L’univers, j’ai bien accroché. Le mélange des créatures qu’on croise dans les trois quarts de la fantasy contemporaine, je pratique depuis un bail. Les jeux de rôle de mes vertes années… la gamme World of Darkness de White Wolf dans les années 90, qui mélangeait vampires, garous, mages, démons, changelins… pompée à l’envi par une chiée d’auteurs (sic) anglo-saxons, eux-mêmes vampirisés par un paquet d’écrivains (sic bis) francophones. Plus récent, sur la thématique anges/démons, j’ai eu l’occasion de pleurer du sang sur de mauvais clones papier de Supernatural. Piocher des idées à droite à gauche et tout balancer en vrac sur papier n’a rien à voir avec l’écriture et le travail d’auteur. Rien que de la kleptomanie de branlotin… En me lançant dans les aventures de Felicity, je craignais une énième hémorragie oculaire. Mais non, mes z’œils sont intacts.
Sans révolutionner le genre, Felicity Atcock un propose un univers classique dans ses grandes lignes mais singulier dans les petits détails maison. Si on croise des références issues de la pop-culture, des emprunts au folklore et un bestiaire déjà surexploité par la fantasy contemporaire, le monde de Felicity ne s’y cantonne pas. Sophie Jomain va au-delà du patchwork pour bâtir son propre décor. Un travail de réappropriation et d’invention pour livrer sa vision, avec de la touche personnelle dedans. Pour prendre l’exemple des vampires, ceux de Jomain tiennent la route parce qu’ils respectent la figure vampirique et ses codes. Dans le même temps, ce sont ses vampires, les siens à elle, avec une identité qui les différencie d’un Dracula (Bram Stoker), d’un Lestat (Anne Rice) ou d’un Damian (Morgane Caussarieu) – eux-mêmes très différents les uns des autres. Et ça vaut pour les anges, les démons, les sorcières, les loups-garous, les fées, qui ont tous des racines classiques ET le petit truc en plus made in Jomania. Un effort d’imagination pour apporter quelque chose à soi, c’est comme ça qu’on écrit de la fantasy. Et Sophie écrit de la fantasy.

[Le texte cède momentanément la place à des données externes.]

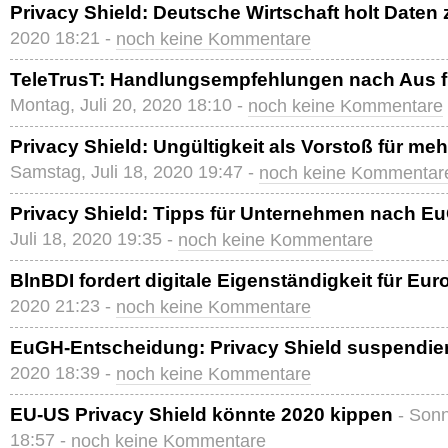
Privacy Shield: Deutsche Wirtschaft holt Daten
2020 18:21 -
noch keine Kommentare
TeleTrusT: Handlungsempfehlungen nach Aus fü
Montag, Juli 20, 2020 18:10 -
noch keine Kommentare
Privacy Shield: Ungültigkeit als Vorstoß für me
Samstag, Juli 18, 2020 19:47 -
noch keine Kommentar
Privacy Shield: Tipps für Unternehmen nach Eu
Juli 18, 2020 19:35 -
noch keine Kommentare
BlnBDI fordert digitale Eigenständigkeit für Eur
2020 21:23 -
noch keine Kommentare
EuGH-Entscheidung: Privacy Shield suspendier
2020 18:39 -
noch keine Kommentare
EU-US Privacy Shield könnte 2020 kippen
- Sonn
18:57 -
noch keine Kommentare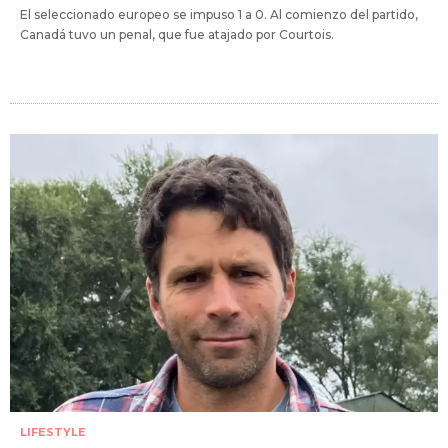
El seleccionado europeo se impuso 1 a 0. Al comienzo del partido,
Canadá tuvo un penal, que fue atajado por Courtois.
LIFESTYLE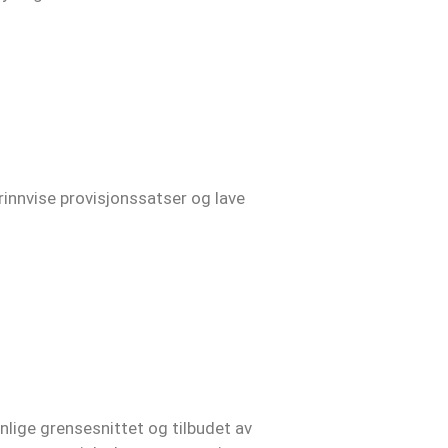
trinnvise provisjonssatser og lave
ige grensesnittet og tilbudet av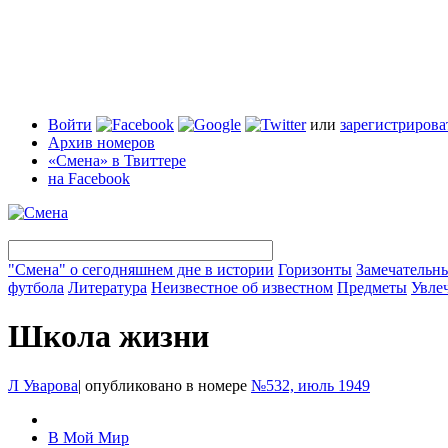
Войти
или
зарегистрирова
Архив номеров
«Смена» в Твиттере
на Facebook
"Смена" о сегодняшнем дне в истории
Горизонты
Замечательн
футбола
Литература
Неизвестное об известном
Предметы
Увле
Школа жизни
Л Уварова
|
опубликовано в номере
№532, июль 1949
В Мой Мир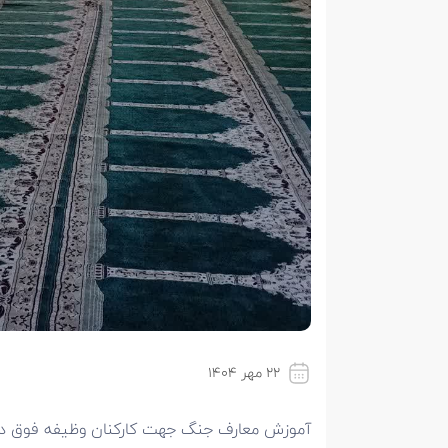
۲۲ مهر ۱۴۰۴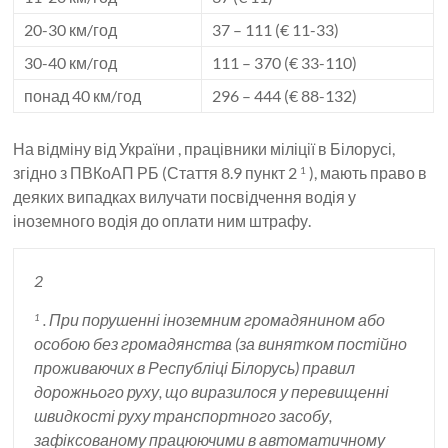
20-30 км/год
37 – 111 (€ 11-33)
30-40 км/год
111 – 370 (€ 33-110)
понад 40 км/год
296 – 444 (€ 88-132)
На відміну від України , працівники міліції в Білорусі,
згідно з ПВКоАП РБ (Стаття 8.9 пункт 2
), мають право в
1
деяких випадках вилучати посвідчення водія у
іноземного водія до оплати ним штрафу.
2
. При порушенні іноземним громадянином або
1
особою без громадянства (за винятком постійно
проживаючих в Республіці Білорусь) правил
дорожнього руху, що виразилося у перевищенні
швидкості руху транспортного засобу,
зафіксованому працюючими в автоматичному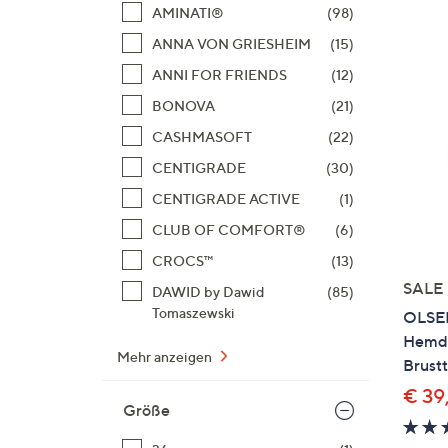
Si
AMINATI®
(98)
au
ANNA VON GRIESHEIM
(15)
T
ANNI FOR FRIENDS
(12)
G
n
BONOVA
(21)
li
CASHMASOFT
(22)
b
CENTIGRADE
(30)
re
CENTIGRADE ACTIVE
(1)
u
di
CLUB OF COMFORT®
(6)
an
CROCS™
(13)
SALE
DAWID by Dawid
(85)
Tomaszewski
OLSEN
Hemdb
Mehr anzeigen
Brust
€ 39
Größe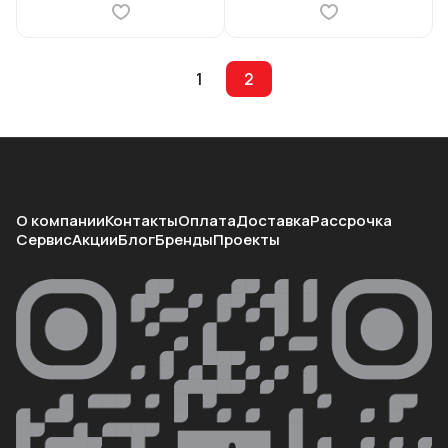
1
2
О компании
Контакты
Оплата
Доставка
Рассрочка
Сервис
Акции
Блог
Бренды
Проекты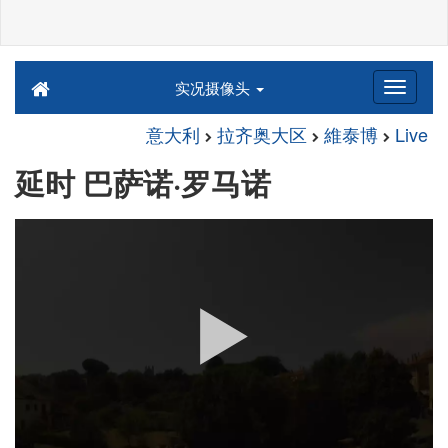
实况摄像头
意大利
拉齐奥大区
維泰博
Live
延时 巴萨诺·罗马诺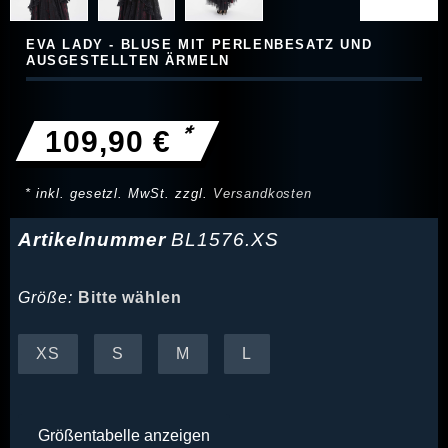
EVA LADY - BLUSE MIT PERLENBESATZ UND
AUSGESTELLTEN ÄRMELN
*
109,90 €
* inkl. gesetzl. MwSt. zzgl.
Versandkosten
Artikelnummer
BL1576.XS
Größe:
Bitte wählen
XS
S
M
L
Größentabelle anzeigen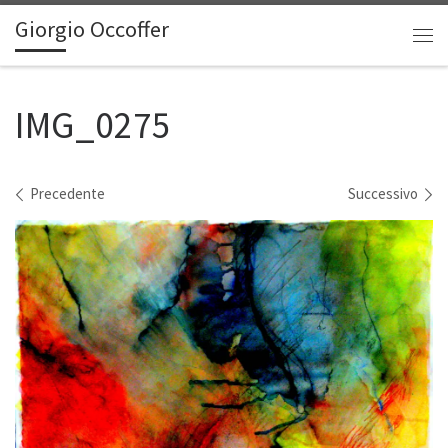
Giorgio Occoffer
Passa al contenuto
Me
IMG_0275
Navigazione immagini
Precedente
Successivo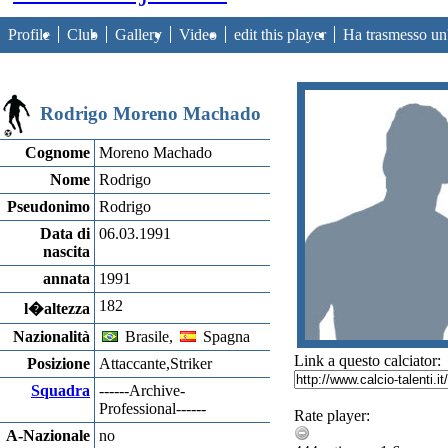
Profile
Club
Gallery
Video
edit this player
Ha trasmesso u
Rodrigo Moreno Machado
Cognome
Moreno Machado
Nome
Rodrigo
Pseudonimo
Rodrigo
Data di
06.03.1991
nascita
annata
1991
182
l�altezza
Nazionalità
Brasile,
Spagna
Link a questo calciator:
Posizione
Attaccante,Striker
Squadra
------Archive-
Professional------
Rate player:
A-Nazionale
no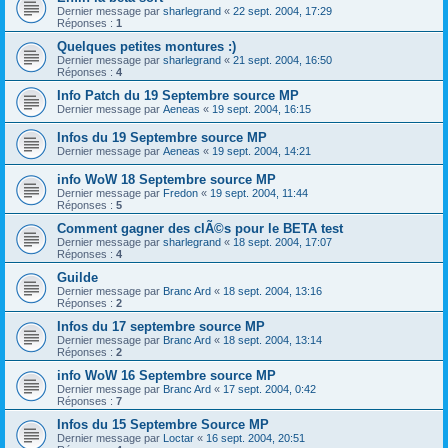
Dernier message par
sharlegrand
«
22 sept. 2004, 17:29
Réponses :
1
Quelques petites montures :)
Dernier message par
sharlegrand
«
21 sept. 2004, 16:50
Réponses :
4
Info Patch du 19 Septembre source MP
Dernier message par
Aeneas
«
19 sept. 2004, 16:15
Infos du 19 Septembre source MP
Dernier message par
Aeneas
«
19 sept. 2004, 14:21
info WoW 18 Septembre source MP
Dernier message par
Fredon
«
19 sept. 2004, 11:44
Réponses :
5
Comment gagner des clÃ©s pour le BETA test
Dernier message par
sharlegrand
«
18 sept. 2004, 17:07
Réponses :
4
Guilde
Dernier message par
Branc Ard
«
18 sept. 2004, 13:16
Réponses :
2
Infos du 17 septembre source MP
Dernier message par
Branc Ard
«
18 sept. 2004, 13:14
Réponses :
2
info WoW 16 Septembre source MP
Dernier message par
Branc Ard
«
17 sept. 2004, 0:42
Réponses :
7
Infos du 15 Septembre Source MP
Dernier message par
Loctar
«
16 sept. 2004, 20:51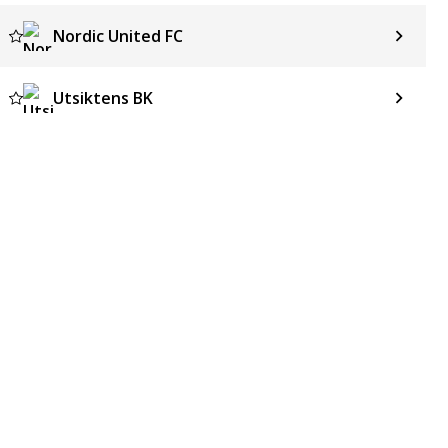
Nordic United FC
Utsiktens BK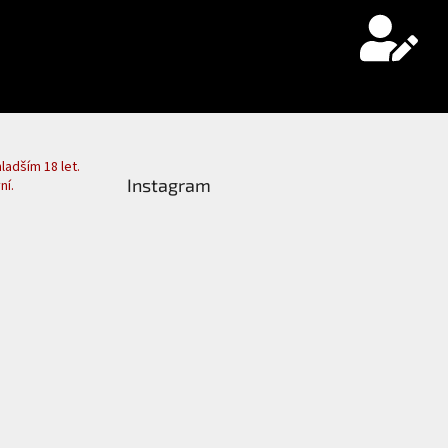
adším 18 let.
Instagram
ní.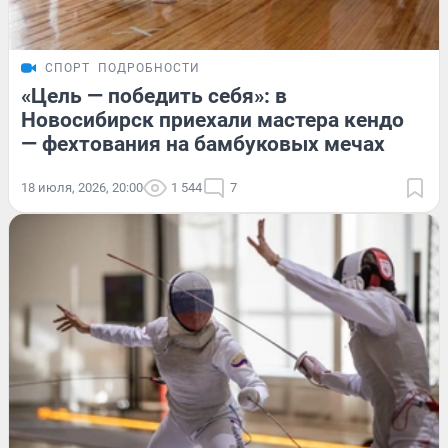
СПОРТ
ПОДРОБНОСТИ
«Цель — победить себя»: в
Новосибирск приехали мастера кендо
— фехтования на бамбуковых мечах
18 июля, 2026, 20:00
1 544
7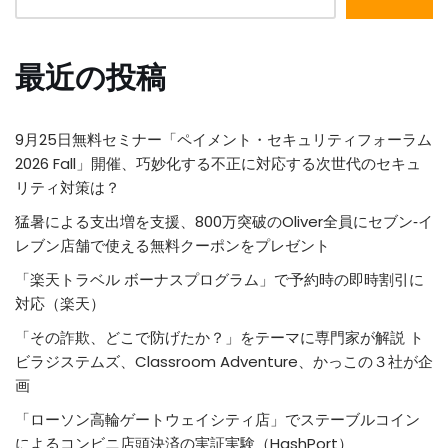
最近の投稿
9月25日無料セミナー「ペイメント・セキュリティフォーラム
2026 Fall」開催、巧妙化する不正に対応する次世代のセキュ
リティ対策は？
猛暑による支出増を支援、800万突破のOliver全員にセブン‐イ
レブン店舗で使える無料クーポンをプレゼント
「楽天トラベル ボーナスプログラム」で予約時の即時割引に
対応（楽天）
「その詐欺、どこで防げたか？」をテーマに専門家が解説 ト
ビラジステムズ、Classroom Adventure、かっこの３社が企
画
「ローソン高輪ゲートウェイシティ店」でステーブルコイン
によるコンビニ店頭決済の実証実験（HashPort）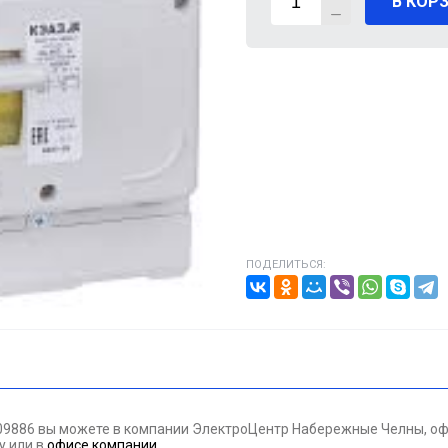
В КОР
ВИГАТЕЛИ
А КАБЕЛЯ
20% от цены)
ОНТАЖНЫЕ ИЗДЕЛИЯ
НИКА
ПОДЕЛИТЬСЯ:
/ПТ
МАЗОЧНЫЕ МАТЕРИАЛЫЕ
ПАН ДАВЛЕНИЯ
09886 вы можете в компании ЭлектроЦентр Набережные Челны, офо
ЪЕМНОЕ ОБОРУДОВАНИЕ
ну
или в
офисе компании
.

Au final, une série sympathique, pas le genre de lecture dont je ferais mon ordinaire – en fantasy contemporaine, je suis plutôt porté sur des titres comme Âmes de Verre – mais je ne regrette pas d’avoir passé du temps dessus. Parce que Jomain livre un vrai travail d’auteur, là où d’autres se bornent à enfiler n’importe comment des clichés glanés chez d’autres (le combo compte triple du foutage de gueule et de la paresse d’écriture).
(Toutes les illustrations de cette chronique sont des créations Un K à part. Elles n’engagent que la responsabilité de bibi, de sa caboche en folie et de son incroyable talent pour le dessin. Toute ressemblance avec des personnages ou événements réels ou imaginaires n’a rien d’une coïncidence, sinon j’aurais mis des photos random sans le moindre rapport avec le contenu de l’article.)